APPLIES TO: NoSQL MongoDB Cassandra Gremlin Table

Azure Cosmos DB operates differently from many other Azure services when it comes to high availability configurations. Instead of relying on a secondary instance deployed by the customer for resiliency, Azure Cosmos DB accounts are configured with a multi-region setup that actively replicate data across selected regions. During a regional outage, failover (offline region) can be initiated to another region to maintain availability.

When an Azure Cosmos DB account fails over, the service name remains unchanged. If the public endpoint is used for connectivity, systems can still access the service through the same DNS resolution, regardless of its failover state. DNS resolution functions seamlessly even when only one region or a subset of services is affected by an outage. This built-in resilience reduces the number of business continuity and disaster recovery (BCDR) tasks required for Azure Cosmos DB.

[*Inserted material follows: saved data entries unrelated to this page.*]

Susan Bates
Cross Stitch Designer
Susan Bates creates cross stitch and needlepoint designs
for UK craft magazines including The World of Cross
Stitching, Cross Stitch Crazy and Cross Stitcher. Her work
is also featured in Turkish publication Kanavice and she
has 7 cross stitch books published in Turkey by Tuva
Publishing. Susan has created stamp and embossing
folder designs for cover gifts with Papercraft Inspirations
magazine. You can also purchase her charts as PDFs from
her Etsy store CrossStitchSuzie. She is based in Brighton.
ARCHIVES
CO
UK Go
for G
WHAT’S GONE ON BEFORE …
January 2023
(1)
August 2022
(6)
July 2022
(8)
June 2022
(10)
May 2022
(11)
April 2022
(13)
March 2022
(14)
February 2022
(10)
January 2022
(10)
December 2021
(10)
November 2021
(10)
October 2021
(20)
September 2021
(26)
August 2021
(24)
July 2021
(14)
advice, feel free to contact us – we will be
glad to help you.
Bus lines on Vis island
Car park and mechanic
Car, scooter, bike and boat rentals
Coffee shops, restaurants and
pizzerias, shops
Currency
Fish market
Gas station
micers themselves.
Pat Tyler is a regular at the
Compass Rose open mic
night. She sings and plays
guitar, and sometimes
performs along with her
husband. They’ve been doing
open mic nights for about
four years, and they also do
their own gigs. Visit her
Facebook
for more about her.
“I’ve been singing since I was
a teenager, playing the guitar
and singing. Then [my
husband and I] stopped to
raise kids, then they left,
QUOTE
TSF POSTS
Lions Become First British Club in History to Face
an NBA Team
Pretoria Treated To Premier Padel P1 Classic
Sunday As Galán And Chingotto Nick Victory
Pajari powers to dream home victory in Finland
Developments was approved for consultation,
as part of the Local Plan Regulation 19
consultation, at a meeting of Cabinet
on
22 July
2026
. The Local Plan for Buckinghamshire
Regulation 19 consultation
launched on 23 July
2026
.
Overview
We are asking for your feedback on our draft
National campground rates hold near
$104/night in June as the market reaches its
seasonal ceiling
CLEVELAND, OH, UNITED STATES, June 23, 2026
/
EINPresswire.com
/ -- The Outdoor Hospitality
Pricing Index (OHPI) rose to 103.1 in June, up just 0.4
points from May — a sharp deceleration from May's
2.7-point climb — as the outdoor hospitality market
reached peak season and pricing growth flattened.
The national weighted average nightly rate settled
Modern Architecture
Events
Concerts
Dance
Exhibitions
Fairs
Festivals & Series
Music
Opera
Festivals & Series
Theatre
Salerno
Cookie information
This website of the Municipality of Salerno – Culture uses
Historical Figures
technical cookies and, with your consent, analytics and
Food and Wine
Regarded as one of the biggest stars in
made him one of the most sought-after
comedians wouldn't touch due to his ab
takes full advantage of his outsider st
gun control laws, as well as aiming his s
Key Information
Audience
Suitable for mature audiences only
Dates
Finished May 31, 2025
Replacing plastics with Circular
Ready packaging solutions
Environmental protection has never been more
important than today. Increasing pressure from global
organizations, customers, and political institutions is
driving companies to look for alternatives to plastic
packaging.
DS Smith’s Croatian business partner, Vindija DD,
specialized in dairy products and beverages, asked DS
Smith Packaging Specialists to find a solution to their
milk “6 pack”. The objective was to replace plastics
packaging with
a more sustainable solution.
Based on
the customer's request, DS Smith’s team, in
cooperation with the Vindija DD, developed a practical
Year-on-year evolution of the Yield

For customers using private endpoints, additional configuration is required to ensure failover support. This document provides an example architecture of a multi-region Azure Cosmos DB account using private endpoints for secure networking and details the necessary steps for different BCDR scenarios.

Example architecture

This architecture utilizes primary and secondary regions to support both active/active and active/passive for failover scenarios. Each region includes a network where the Azure Cosmos DB account and other workload solutions are deployed. The multi-region Azure Cosmos DB account has private endpoints in both regions to ensure seamless connectivity. This setup allows applications to connect to the nearest private endpoint, optimizing performance while maintaining resiliency during a failover event.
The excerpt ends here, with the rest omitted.